The director of Harvard’s Civil Rights Project, Gary Orfield, who is a professor at the Graduate School of Education, described the University’s current system of governance as “pre-democratic.” He said that Harvard needs “some sort of representative institution,” which would include both faculty members and students from across the University.

“Student representation is seen as so threatening around Harvard, and it is really quite constructive at most places,” Orfield said. “If the instructional program isn’t that good, students need to have a voice.”

Harvard wouldn’t be the first school to establish a University senate—many institutions, including Stanford and Columbia, already have such bodies.

A former member of Stanford’s business faculty, Rajiv Lal, who is now the Roth professor of retailing at Harvard Business School, said that “when FAS had a meeting and a vote of no confidence, there was no process by which the rest of the University could express itself. And I think that’s the thing you want to correct.”

“It should be possible for the University as a whole to express an opinion rather than be limited to the FAS,” Lal said.

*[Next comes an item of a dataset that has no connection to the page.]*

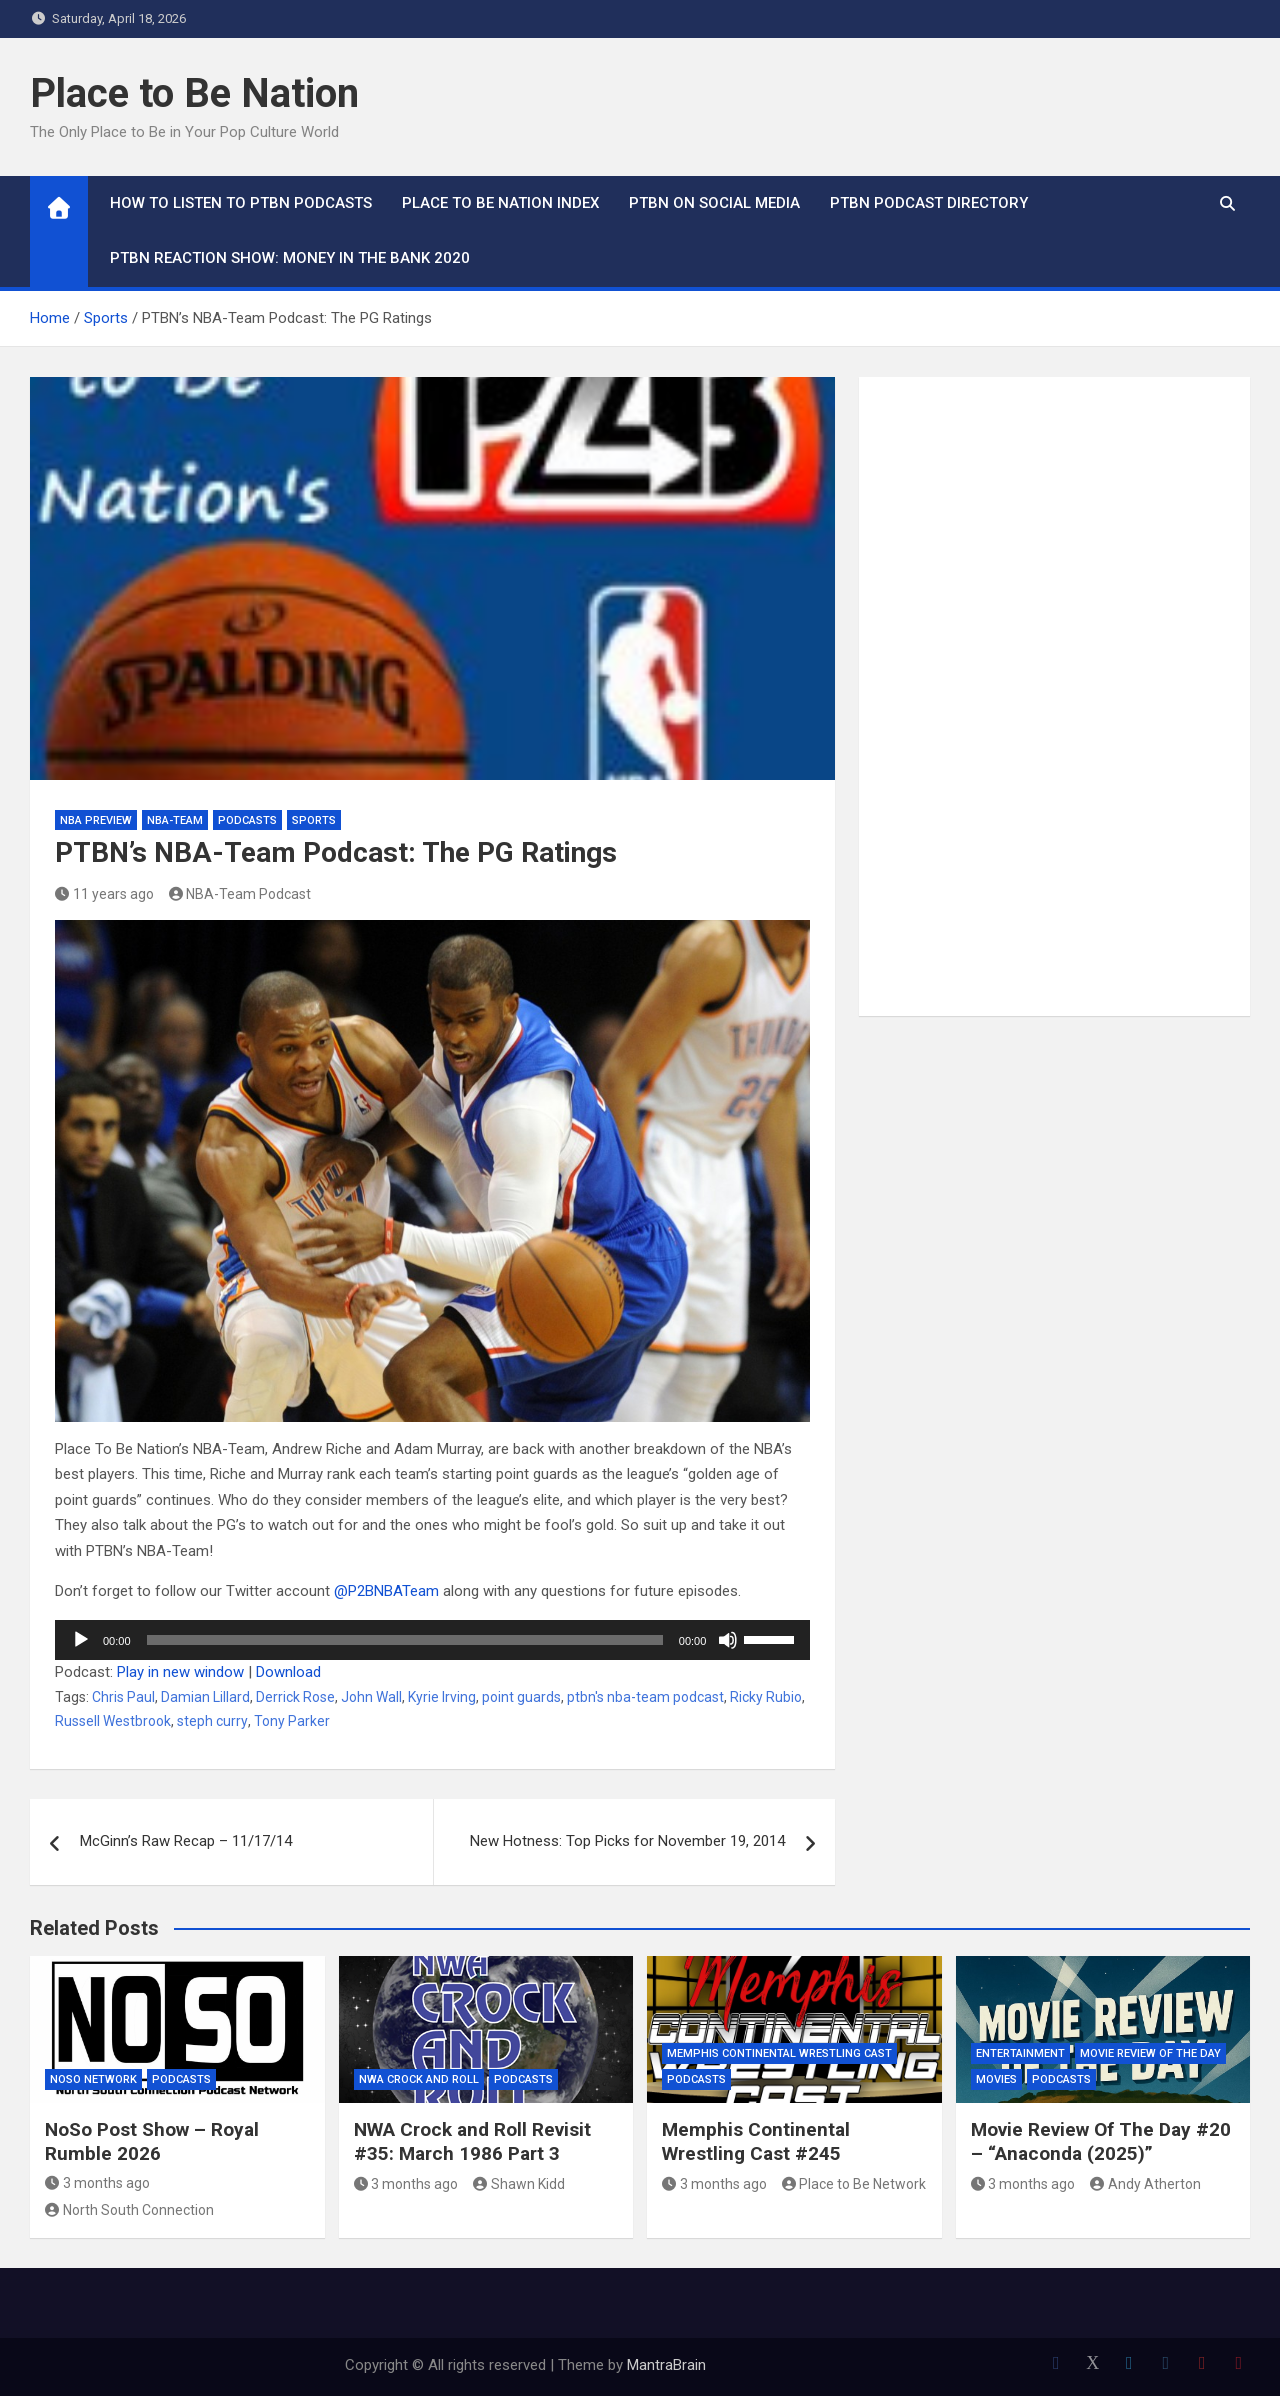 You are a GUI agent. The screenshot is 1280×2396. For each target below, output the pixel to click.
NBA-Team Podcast (240, 894)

But it might not be possible in the near term. As the University prepares to enter a period of transition under Interim President Derek C. Bok, the creation of such a body most likely will have to wait.

Kellerman said that “nothing can or should be, in my view, implemented of major consequence to the governance of the University during the next year or so.”

But, she added, “the next year can be used to think about what system of governance might be appropriate for the 21st century.”

—Staff writer Javier C. Hernandez contributed to the reporting of this story.